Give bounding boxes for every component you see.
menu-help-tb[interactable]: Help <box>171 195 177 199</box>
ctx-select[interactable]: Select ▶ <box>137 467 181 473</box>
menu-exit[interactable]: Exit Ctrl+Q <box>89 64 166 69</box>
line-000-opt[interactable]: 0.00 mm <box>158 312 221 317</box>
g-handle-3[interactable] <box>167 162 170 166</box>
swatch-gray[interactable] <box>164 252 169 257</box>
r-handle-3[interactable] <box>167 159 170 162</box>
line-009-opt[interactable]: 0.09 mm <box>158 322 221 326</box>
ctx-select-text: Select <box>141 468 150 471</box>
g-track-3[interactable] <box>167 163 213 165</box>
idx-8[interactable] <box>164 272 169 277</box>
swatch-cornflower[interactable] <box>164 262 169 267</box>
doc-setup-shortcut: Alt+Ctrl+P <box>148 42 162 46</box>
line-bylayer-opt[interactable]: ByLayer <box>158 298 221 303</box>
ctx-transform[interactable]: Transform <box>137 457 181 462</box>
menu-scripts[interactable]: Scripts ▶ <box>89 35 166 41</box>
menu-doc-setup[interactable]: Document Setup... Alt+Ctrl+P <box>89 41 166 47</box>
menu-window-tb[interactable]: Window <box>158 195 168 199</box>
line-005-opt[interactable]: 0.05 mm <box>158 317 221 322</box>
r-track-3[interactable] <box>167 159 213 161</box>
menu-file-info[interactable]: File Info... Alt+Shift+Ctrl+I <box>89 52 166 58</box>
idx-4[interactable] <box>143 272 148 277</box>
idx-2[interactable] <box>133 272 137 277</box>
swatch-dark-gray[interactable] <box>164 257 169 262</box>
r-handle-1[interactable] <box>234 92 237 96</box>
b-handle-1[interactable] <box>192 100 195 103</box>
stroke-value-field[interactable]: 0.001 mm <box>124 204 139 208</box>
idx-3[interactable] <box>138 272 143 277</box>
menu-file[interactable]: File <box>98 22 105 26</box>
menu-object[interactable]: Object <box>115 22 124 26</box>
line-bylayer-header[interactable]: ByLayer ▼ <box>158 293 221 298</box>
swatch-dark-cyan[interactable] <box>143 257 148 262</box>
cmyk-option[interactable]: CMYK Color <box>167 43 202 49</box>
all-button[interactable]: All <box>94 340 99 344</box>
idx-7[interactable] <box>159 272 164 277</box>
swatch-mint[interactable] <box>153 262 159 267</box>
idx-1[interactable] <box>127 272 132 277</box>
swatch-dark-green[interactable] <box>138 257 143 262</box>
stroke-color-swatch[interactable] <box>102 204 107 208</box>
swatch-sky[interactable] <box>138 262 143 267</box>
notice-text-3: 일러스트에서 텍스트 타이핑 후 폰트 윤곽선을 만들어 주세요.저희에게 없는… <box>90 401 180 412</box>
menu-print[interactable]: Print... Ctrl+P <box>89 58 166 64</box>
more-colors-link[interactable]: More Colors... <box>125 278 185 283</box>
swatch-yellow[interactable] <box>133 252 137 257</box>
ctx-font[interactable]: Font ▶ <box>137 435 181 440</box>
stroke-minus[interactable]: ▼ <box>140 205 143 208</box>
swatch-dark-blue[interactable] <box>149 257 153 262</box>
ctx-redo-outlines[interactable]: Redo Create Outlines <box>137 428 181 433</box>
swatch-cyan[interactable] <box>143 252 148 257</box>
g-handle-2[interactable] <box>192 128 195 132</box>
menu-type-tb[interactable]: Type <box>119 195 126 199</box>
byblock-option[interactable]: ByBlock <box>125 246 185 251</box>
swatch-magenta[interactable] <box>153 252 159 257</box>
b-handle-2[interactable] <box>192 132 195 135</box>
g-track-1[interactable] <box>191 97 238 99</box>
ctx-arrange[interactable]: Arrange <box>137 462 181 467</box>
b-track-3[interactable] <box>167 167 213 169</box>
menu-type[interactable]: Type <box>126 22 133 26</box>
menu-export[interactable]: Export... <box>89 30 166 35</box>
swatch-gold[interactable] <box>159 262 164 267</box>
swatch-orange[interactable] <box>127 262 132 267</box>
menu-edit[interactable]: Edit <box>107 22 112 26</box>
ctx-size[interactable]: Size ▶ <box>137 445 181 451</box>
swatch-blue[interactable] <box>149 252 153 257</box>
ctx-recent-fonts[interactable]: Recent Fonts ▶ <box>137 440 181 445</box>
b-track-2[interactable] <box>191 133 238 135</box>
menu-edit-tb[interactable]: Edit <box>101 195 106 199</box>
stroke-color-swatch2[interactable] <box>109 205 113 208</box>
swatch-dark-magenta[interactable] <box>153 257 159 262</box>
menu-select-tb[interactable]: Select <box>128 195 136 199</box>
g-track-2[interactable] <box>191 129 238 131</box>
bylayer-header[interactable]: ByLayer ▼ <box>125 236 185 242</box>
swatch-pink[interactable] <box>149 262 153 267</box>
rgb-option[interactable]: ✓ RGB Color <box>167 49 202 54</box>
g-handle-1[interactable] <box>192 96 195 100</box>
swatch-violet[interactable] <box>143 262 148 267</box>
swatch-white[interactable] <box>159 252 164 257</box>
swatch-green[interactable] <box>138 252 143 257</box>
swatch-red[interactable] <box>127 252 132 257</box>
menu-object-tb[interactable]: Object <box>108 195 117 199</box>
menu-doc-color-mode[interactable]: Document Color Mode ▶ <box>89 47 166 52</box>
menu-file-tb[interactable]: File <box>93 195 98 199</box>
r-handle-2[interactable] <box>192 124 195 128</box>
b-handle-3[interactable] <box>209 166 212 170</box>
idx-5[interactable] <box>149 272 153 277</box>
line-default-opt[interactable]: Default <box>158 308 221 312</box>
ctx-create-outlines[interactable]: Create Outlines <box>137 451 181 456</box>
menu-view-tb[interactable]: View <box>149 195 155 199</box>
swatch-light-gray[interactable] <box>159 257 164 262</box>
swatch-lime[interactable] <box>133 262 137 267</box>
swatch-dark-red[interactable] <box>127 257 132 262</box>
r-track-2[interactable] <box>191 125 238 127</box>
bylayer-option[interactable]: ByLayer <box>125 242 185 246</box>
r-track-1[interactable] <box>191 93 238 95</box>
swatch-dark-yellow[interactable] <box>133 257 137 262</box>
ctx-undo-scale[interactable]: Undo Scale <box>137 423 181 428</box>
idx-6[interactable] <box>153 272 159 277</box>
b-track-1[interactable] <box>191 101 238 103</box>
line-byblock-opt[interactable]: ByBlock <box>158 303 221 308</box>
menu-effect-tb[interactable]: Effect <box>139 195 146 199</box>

########

▶ **What to do**: Pull every line containing the word "Object" out of the material and copy it.

▶ **Written response**:
menu-object[interactable]: Object <box>115 22 124 26</box>
menu-object-tb[interactable]: Object <box>108 195 117 199</box>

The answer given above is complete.